Now, the pathology of pulmonary sarcoidosis starts with an antigen entering the body. This antigen gets picked up by macrophages, which secrete cytokines that attract other immune cells, in addition to activating T helper cells. As more and more immune cells gather at a particular spot, they form small nodules, called granulomas, that have T cells on the periphery and macrophages in the center.

Oftentimes, macrophages fuse together to form a single large multinucleated cell called a Langhans giant cell. The granulomas in sarcoidosis are noncaseating, which means the tissue at the center of the granuloma doesn’t necrose and turn into a yellow-greyish substance, unlike some other granulomatous diseases like tuberculosis. With time, these non-caseating granulomas accumulate in the lungs or other organs, damaging their structure and affecting their function. Granulomas often also form in the lymph nodes causing them to enlarge.

When granulomas form in the heart, it can lead to arrhythmias; in the kidneys, it can lead to kidney stones and reduced kidney function; in the joints, it can cause arthritis; and in the eyes, it can result in uveitis, or inflammation of the pigmented layer of the eye beneath the cornea and sclera. Sarcoid granulomas can also develop in the liver and spleen, causing them to enlarge, or it can develop in the skin, causing a variety of cutaneous lesions such as papules and nodules. Vitamin D dysregulation is common, which can result in hypercalcemia, ultimately leading to kidney stones or osteoporosis. Finally, the most serious complications of sarcoidosis include pulmonary fibrosis, leading to pulmonary hypertension, cor pulmonale, and right ventricular failure, as well as malignant cardiac arrhythmias and sudden cardiac death.

Now, clients with sarcoidosis are typically asymptomatic, but some can present with fatigue and weight loss,in addition to respiratory symptoms, such as dry cough, dyspnea, and chest pain.

Other clinical manifestations of sarcoidosis depend on the involved organ and may include palpitations, syncope, flank pain, joint pain or swelling, vision changes such as photophobia, floaters, and blurry vision, as well as hepatomegaly, and splenomegaly.

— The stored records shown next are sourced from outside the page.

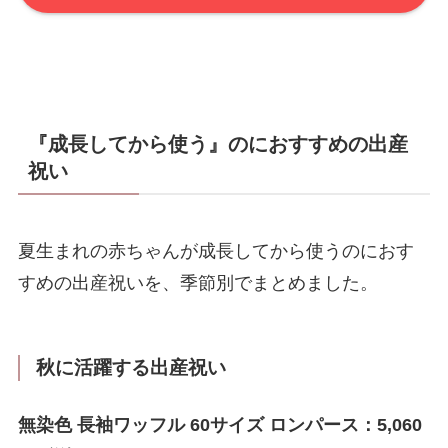
『成長してから使う』のにおすすめの出産
祝い
夏生まれの赤ちゃんが成長してから使うのにおす
すめの出産祝いを、季節別でまとめました。
秋に活躍する出産祝い
無染色 長袖ワッフル 60サイズ ロンパース：5,060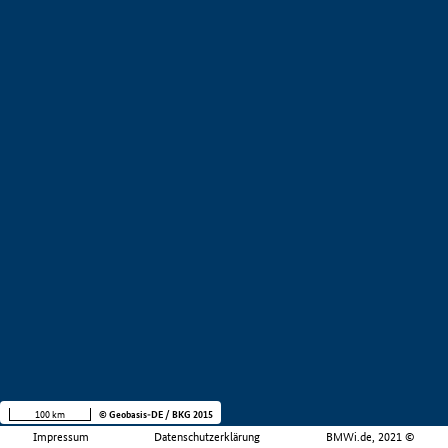
100 km
© Geobasis-DE / BKG 2015
Impressum
Datenschutzerklärung
BMWi.de, 2021 ©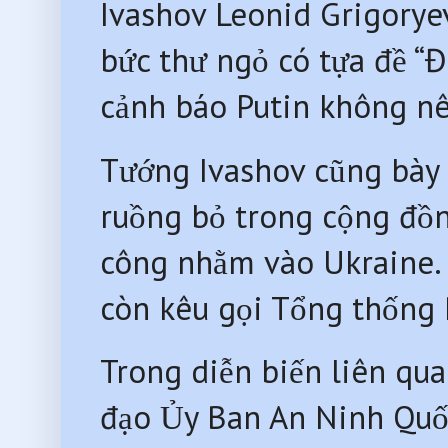
Ivashov Leonid Grigorye
bức thư ngỏ có tựa đề “Đ
cảnh báo Putin không nê
Tướng Ivashov cũng bày t
ruồng bỏ trong cộng đồn
công nhằm vào Ukraine.
còn kêu gọi Tổng thống 
Trong diễn biến liên qua
đạo Ủy Ban An Ninh Quốc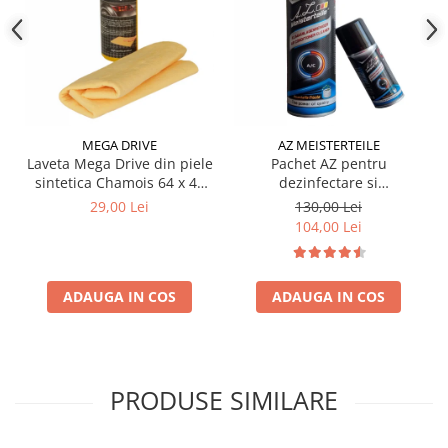
MEGA DRIVE
AZ MEISTERTEILE
Laveta Mega Drive din piele
Pachet AZ pentru
sintetica Chamois 64 x 43
dezinfectare si
cm
improspatare instalatie
29,00 Lei
130,00 Lei
auto AC
104,00 Lei
ADAUGA IN COS
ADAUGA IN COS
PRODUSE SIMILARE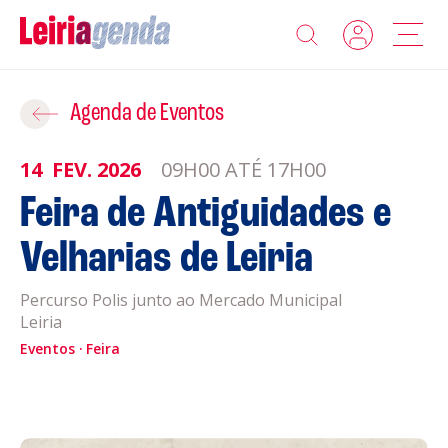
Agenda
Adicionar ao Roteiro
Agenda de Eventos
Sobre a Leiriagenda
14
FEV.
2026
09H00 ATÉ 17H00
ROTEIROS EXISTENTES
Feira de Antiguidades e
Promotores
Velharias de Leiria
CRIAR NOVO
Clubes Desportivos
Percurso Polis junto ao Mercado Municipal
Leiria
Contactos
Eventos
Feira
Gravar
Informações
Política de Privacidade
Política de Cookies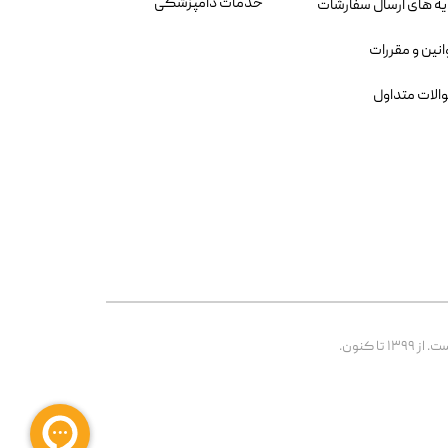
خدمات دامپزشکی
یه های ارسال سفارشات
انین و مقررات
الات متداول
 کنون.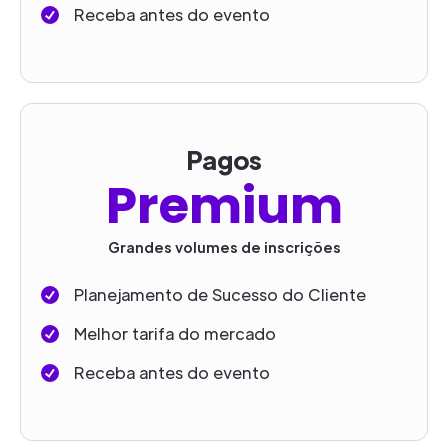
Receba antes do evento
Pagos
Premium
Grandes volumes de inscrições
Planejamento de Sucesso do Cliente
Melhor tarifa do mercado
Receba antes do evento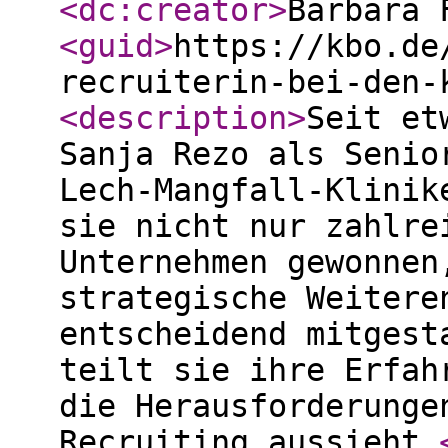
<dc:creator
>
Barbara 
<guid
>
https://kbo.de
recruiterin-bei-den-
<description
>
Seit et
Sanja Rezo als Senio
Lech-Mangfall-Klinik
sie nicht nur zahlre
Unternehmen gewonnen
strategische Weitere
entscheidend mitgest
teilt sie ihre Erfah
die Herausforderunge
Recruiting aussieht.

Finally, maculopapular lesions can be present on the neck, chin, nose, eyelids, and lips, as well as the torso or extensor surfaces of the arms. Clients can also develop painful nodules on the lower legs, along the tibias.

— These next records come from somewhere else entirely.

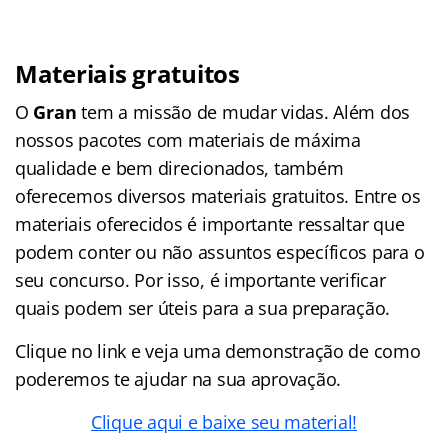
Materiais gratuitos
O
Gran
tem a missão de mudar vidas. Além dos
nossos pacotes com materiais de máxima
qualidade e bem direcionados, também
oferecemos diversos materiais gratuitos. Entre os
materiais oferecidos é importante ressaltar que
podem conter ou não assuntos específicos para o
seu concurso. Por isso, é importante verificar
quais podem ser úteis para a sua preparação.
Clique no link e veja uma demonstração de como
poderemos te ajudar na sua aprovação.
Clique aqui e baixe seu material!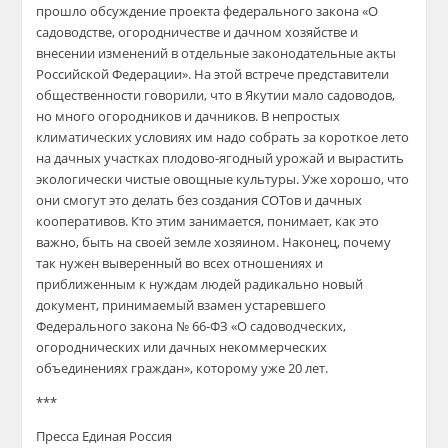
прошло обсуждение проекта федерального закона «О
садоводстве, огородничестве и дачном хозяйстве и
внесении изменений в отдельные законодательные акты
Российской Федерации». На этой встрече представители
общественности говорили, что в Якутии мало садоводов,
но много огородников и дачников. В непростых
климатических условиях им надо собрать за короткое лето
на дачных участках плодово-ягодный урожай и вырастить
экологически чистые овощные культуры. Уже хорошо, что
они смогут это делать без создания СОТов и дачных
кооперативов. Кто этим занимается, понимает, как это
важно, быть на своей земле хозяином. Наконец, почему
так нужен выверенный во всех отношениях и
приближенным к нуждам людей радикально новый
документ, принимаемый взамен устаревшего
Федерального закона № 66-ФЗ «О садоводческих,
огороднических или дачных некоммерческих
объединениях граждан», которому уже 20 лет.
***
Пресса Единая Россия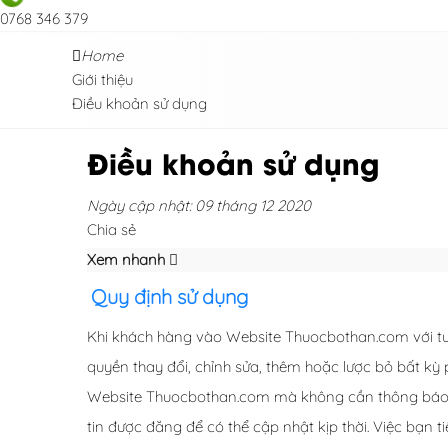
0768 346 379
Home
Giới thiệu
Điều khoản sử dụng
Điều khoản sử dụng
Ngày cập nhật: 09 tháng 12 2020
Chia sẻ
Xem nhanh
Quy định sử dụng
Khi khách hàng vào Website Thuocbothan.com với tư 
quyền thay đổi, chỉnh sửa, thêm hoặc lược bỏ bất kỳ
Website Thuocbothan.com mà không cần thông báo t
tin được đăng để có thể cập nhật kịp thời. Việc bạn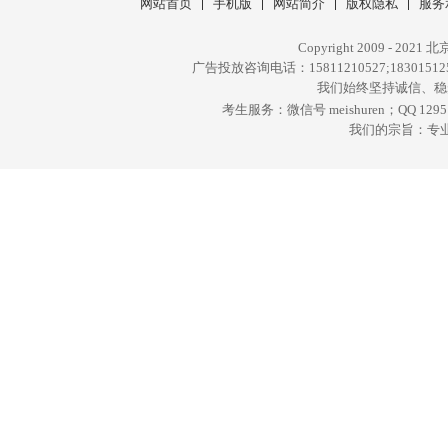
网站首页
手机版
网站简介
版权隐私
服务
Copyright 2009 - 20
广告投放咨询电话：15811210527;18301512
我们始终坚持诚信、稳
考生服务：微信号 meishuren；QQ 129514
我们的宗旨：专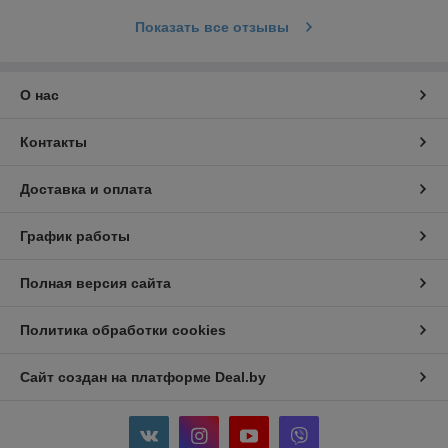
Показать все отзывы
О нас
Контакты
Доставка и оплата
График работы
Полная версия сайта
Политика обработки cookies
Сайт создан на платформе Deal.by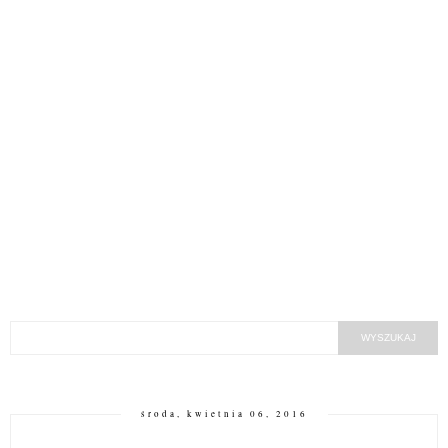
środa, kwietnia 06, 2016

The diagnosis of sarcoidosis starts with the client's history and physical assessment, followed by a chest X-ray and CT scan, which typically show bilateral hilar lymph node enlargement. Pulmonary function tests can be also performed to look for decreased lung function. Additional diagnostic tests can be used to detect the involvement of other organs, and these tests include complete blood count, liver and kidney function tests, serum creatinine, serum and urinary calcium, as well as an ECG, which can show atrioventricular blocks, or atrial or ventricular arrhythmias. Finally, biopsies can be taken from lymph nodes, skin lesions, or the lacrimal glands.